Hacker News new | past | comments | ask | show | jobs | submit login
Floating point oddity (johndcook.com)
122 points by furcyd on Nov 12, 2019 | hide | past | favorite | 50 comments



> Incidentally, bc -l gives the right result, no matter how small you set scale.

There's an easy explanation here: bc has it's own arbitrary precision number library embedded in it, so it doesn't make use of floats, doubles or even quads at all.

The number library is surprisingly readable [1] for such a complex topic, and doesn't use complex types at all, relying on ints and chars and pointers inside the struct it uses to store the numbers.
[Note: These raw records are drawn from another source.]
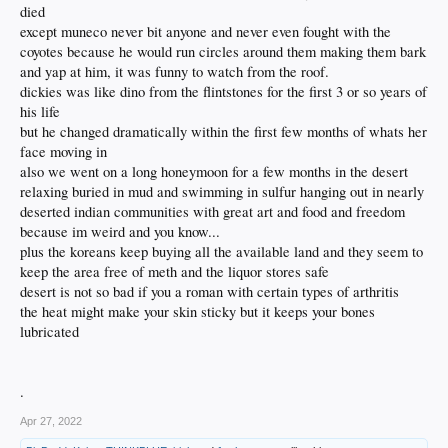
died
I neglected my wife for my dog after neglecting my dog for my wife.
My priorities are warped.
except muneco never bit anyone and never even fought with the
But thats because people are too.
coyotes because he would run circles around them making them bark
And im a dog.
and yap at him, it was funny to watch from the roof.
And dogs dont cry.
dickies was like dino from the flintstones for the first 3 or so years of
They play the next card.
his life
but he changed dramatically within the first few months of whats her
face moving in
also we went on a long honeymoon for a few months in the desert
relaxing buried in mud and swimming in sulfur hanging out in nearly
deserted indian communities with great art and food and freedom
because im weird and you know...
plus the koreans keep buying all the available land and they seem to
keep the area free of meth and the liquor stores safe
desert is not so bad if you a roman with certain types of arthritis
the heat might make your skin sticky but it keeps your bones
lubricated
.
Apr 27, 2022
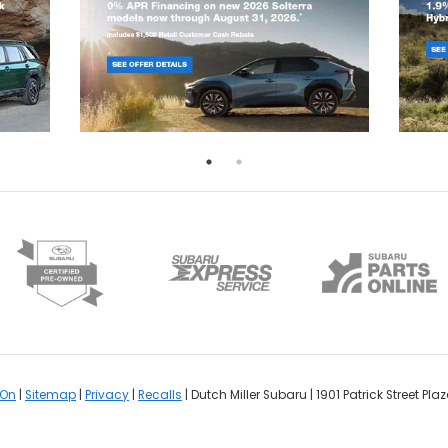
rOn
|
Sitemap
|
Privacy
|
Recalls
| Dutch Miller Subaru
|
1901 Patrick Street Plaz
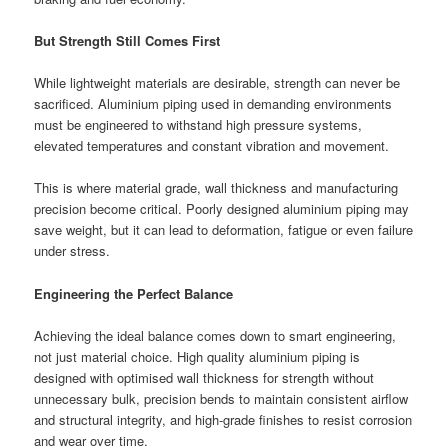
But Strength Still Comes First
While lightweight materials are desirable, strength can never be
sacrificed. Aluminium piping used in demanding environments
must be engineered to withstand high pressure systems,
elevated temperatures and constant vibration and movement.
This is where material grade, wall thickness and manufacturing
precision become critical. Poorly designed aluminium piping may
save weight, but it can lead to deformation, fatigue or even failure
under stress.
Engineering the Perfect Balance
Achieving the ideal balance comes down to smart engineering,
not just material choice. High quality aluminium piping is
designed with optimised wall thickness for strength without
unnecessary bulk, precision bends to maintain consistent airflow
and structural integrity, and high-grade finishes to resist corrosion
and wear over time.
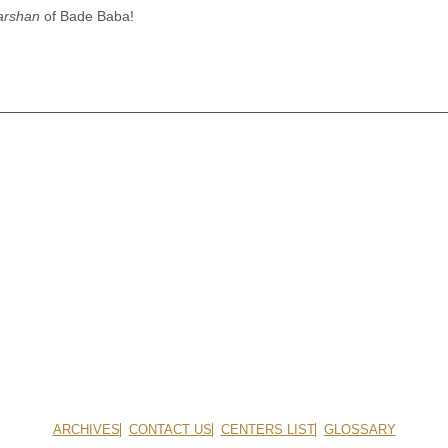
arshan
of Bade Baba!
ARCHIVES
CONTACT US
CENTERS LIST
GLOSSARY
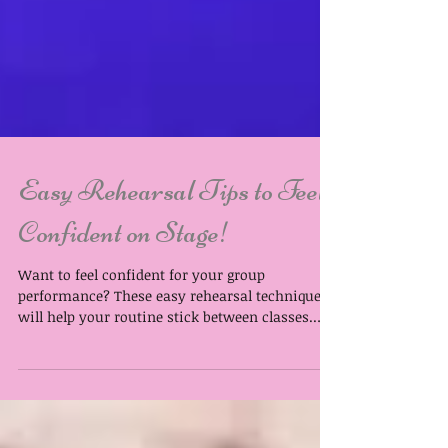
Easy Rehearsal Tips to Feel
Confident on Stage!
Want to feel confident for your group
performance? These easy rehearsal techniques
will help your routine stick between classes.
Your weekly class is where you learn the
choreography, but confidence on stage comes
from having the routine firm in your mind and
settled into your muscle memory. Our tutors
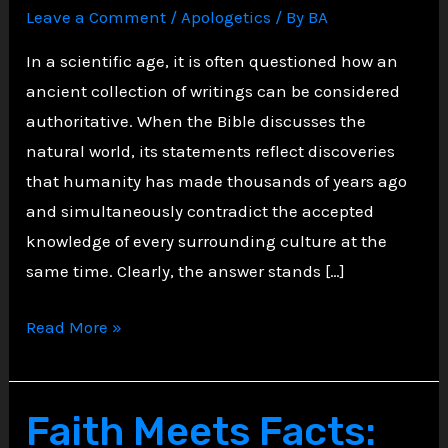
Leave a Comment
/
Apologetics
/ By
BA
In a scientific age, it is often questioned how an
ancient collection of writings can be considered
authoritative. When the Bible discusses the
natural world, its statements reflect discoveries
that humanity has made thousands of years ago
and simultaneously contradict the accepted
knowledge of every surrounding culture at the
same time. Clearly, the answer stands […]
The
Read More »
Bible’s
Astonishing
Scientific
Faith Meets Facts:
Accuracy:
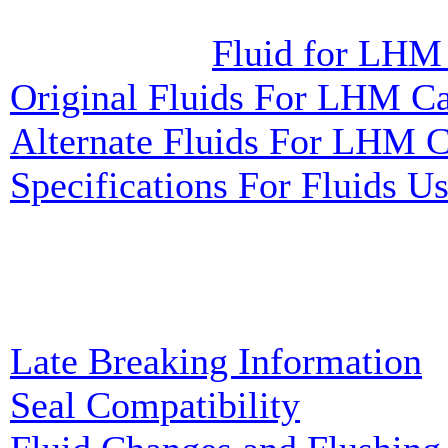
Fluid for LHM
Original Fluids For LHM Ca
Alternate Fluids For LHM C
Specifications For Fluids 
Late Breaking Information
Seal Compatibility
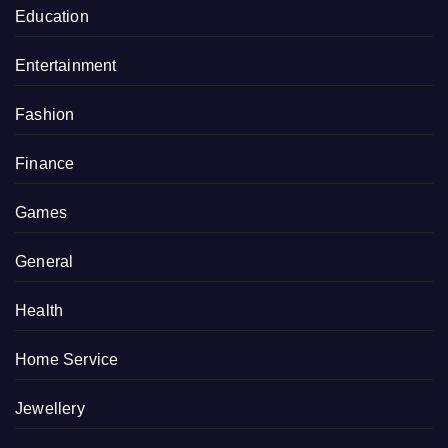
Education
Entertainment
Fashion
Finance
Games
General
Health
Home Service
Jewellery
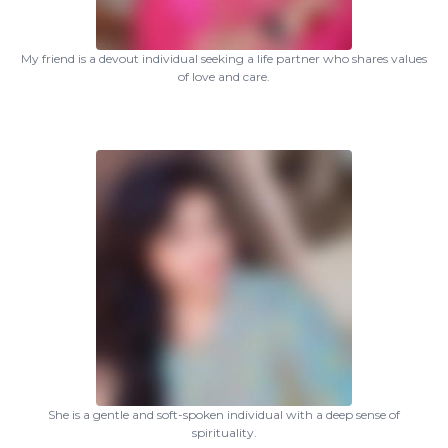
My friend is a devout individual seeking a life partner who shares values
of love and care.
She is a gentle and soft-spoken individual with a deep sense of
spirituality.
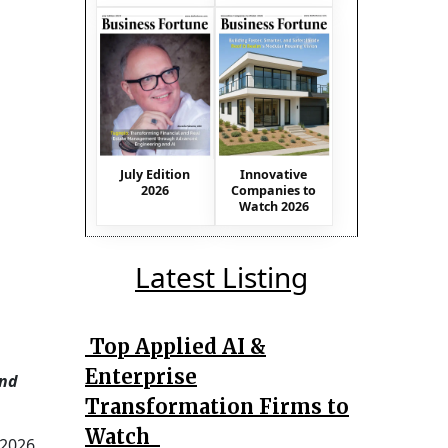
July Edition
Innovative
2026
Companies to
Watch 2026
Latest Listing
Top Applied AI &
Enterprise
and
Transformation Firms to
Watch
 2026.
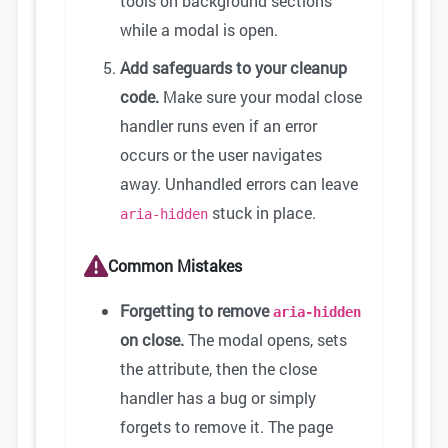
tools on background sections
while a modal is open.
Add safeguards to your cleanup
code.
Make sure your modal close
handler runs even if an error
occurs or the user navigates
away. Unhandled errors can leave
stuck in place.
aria-hidden
Common Mistakes
Forgetting to remove
aria-hidden
on close.
The modal opens, sets
the attribute, then the close
handler has a bug or simply
forgets to remove it. The page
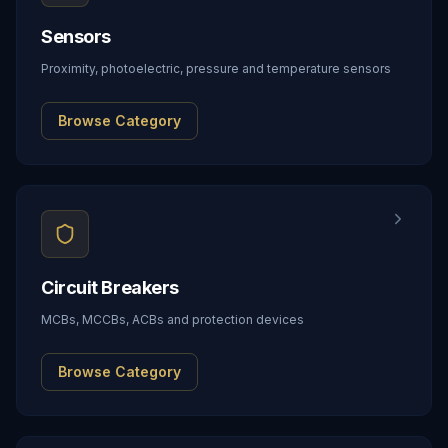
Sensors
Proximity, photoelectric, pressure and temperature sensors
Browse Category
Circuit Breakers
MCBs, MCCBs, ACBs and protection devices
Browse Category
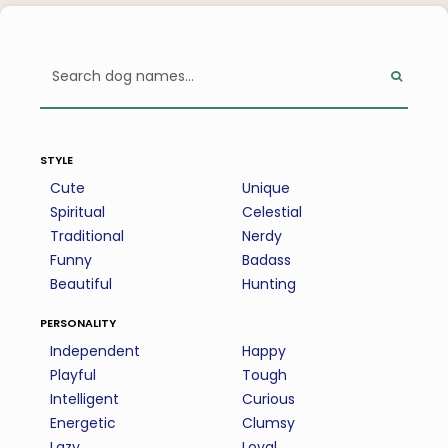
style
Cute
Unique
Spiritual
Celestial
Traditional
Nerdy
Funny
Badass
Beautiful
Hunting
personality
Independent
Happy
Playful
Tough
Intelligent
Curious
Energetic
Clumsy
Lazy
Loyal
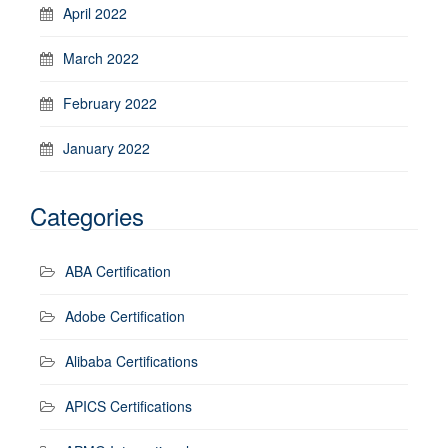
April 2022
March 2022
February 2022
January 2022
Categories
ABA Certification
Adobe Certification
Alibaba Certifications
APICS Certifications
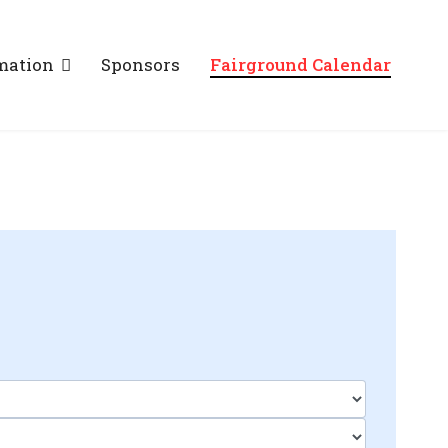
mation
Sponsors
Fairground Calendar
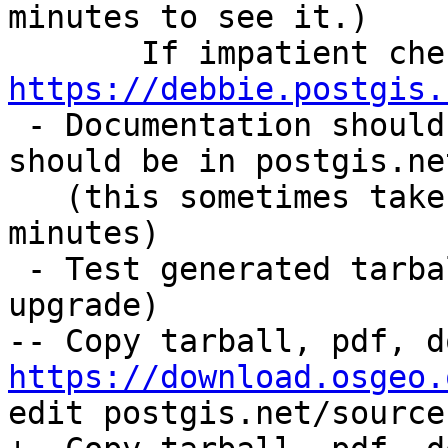
minutes to see it.)

https://debbie.postgis.

 - Documentation should also have been built and 
should be in postgis.ne
   (this sometimes takes sometime so wait 15 
minutes)

 - Test generated tarball (including extension 
upgrade)

https://download.osgeo.
edit postgis.net/source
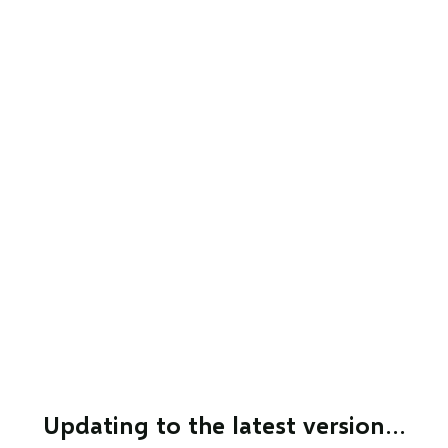
Updating to the latest version…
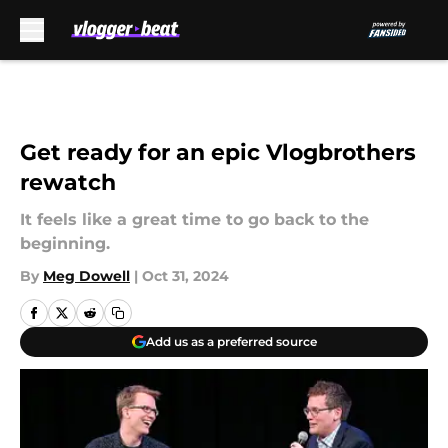
Skip to main content
Get ready for an epic Vlogbrothers
rewatch
It feels like a great time to go back to the
beginning.
By
Meg Dowell
|
Oct 31, 2024
Add us as a preferred source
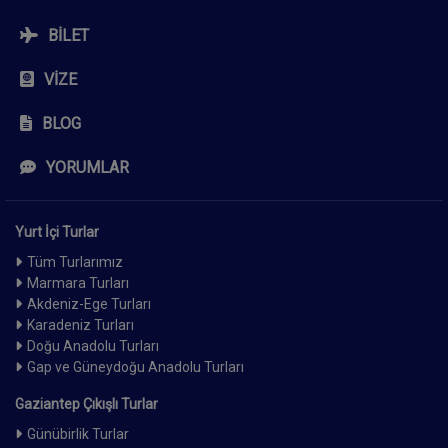
BILET
VIZE
BLOG
YORUMLAR
Yurt İçi Turlar
Tüm Turlarımız
Marmara Turları
Akdeniz-Ege Turları
Karadeniz Turları
Doğu Anadolu Turları
Gap ve Güneydoğu Anadolu Turları
Gaziantep Çıkışlı Turlar
Günübirlik Turlar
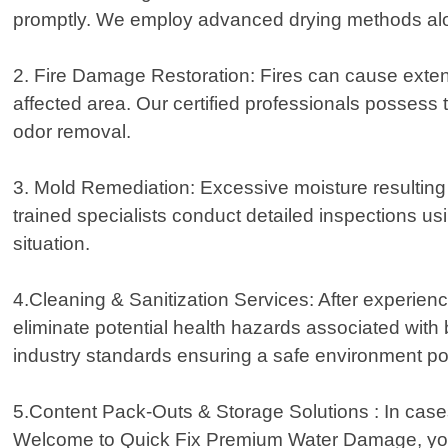
promptly. We employ advanced drying methods along
2. Fire Damage Restoration: Fires can cause exten
affected area. Our certified professionals possess 
odor removal.
3. Mold Remediation: Excessive moisture resulting f
trained specialists conduct detailed inspections usi
situation.
4.Cleaning & Sanitization Services: After experiencin
eliminate potential health hazards associated with
industry standards ensuring a safe environment po
5.Content Pack-Outs & Storage Solutions : In cas
Welcome to Quick Fix Premium Water Damage, your 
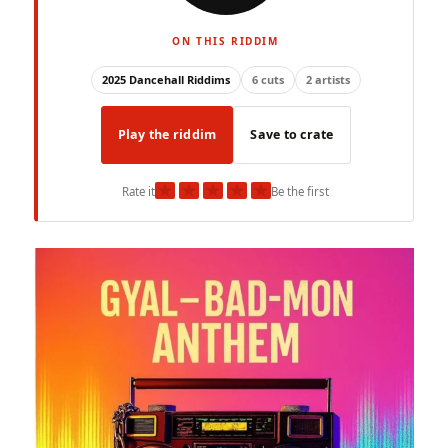
ON THIS RIDDIM
2025 Dancehall Riddims
6 cuts
2 artists
Play the riddim
Save to crate
★
★
★
★
★
Rate it
Be the first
It's been wrapper up for a couple languages, I stumbled over it with a Lua wrapper [0]. Useful when you want better precision than you currently have, but don't want to drag in something like GMP and are okay with minor edge cases sometimes appearing.

[0] https://webserver2.tecgraf.puc-rio.br/~lhf/ftp/lua/#lbc

[1] src/number.c & src/number.h from https://www.gnu.org/software/bc/


This has nothing to do with C vs. C++. It's a fundamental limitation of floating point arithmetic. Here is the Taylor series of \exp:

\exp(x) = 1 + x + higher order terms.

Sometimes you can represent x by a floating number but 1+x will be 1 because the difference has to go from exponent into mantissa. This happens when the number is between these two values:

(std::numeric_limits<T>::lowest, std::numeric_limits<T>::epsilon)


I thought there was a difference between a C and C++ implementation, but it was an error on my part. When I fixed the bug, I changed the post title. But the post hit HN while I was in the process of fixing it.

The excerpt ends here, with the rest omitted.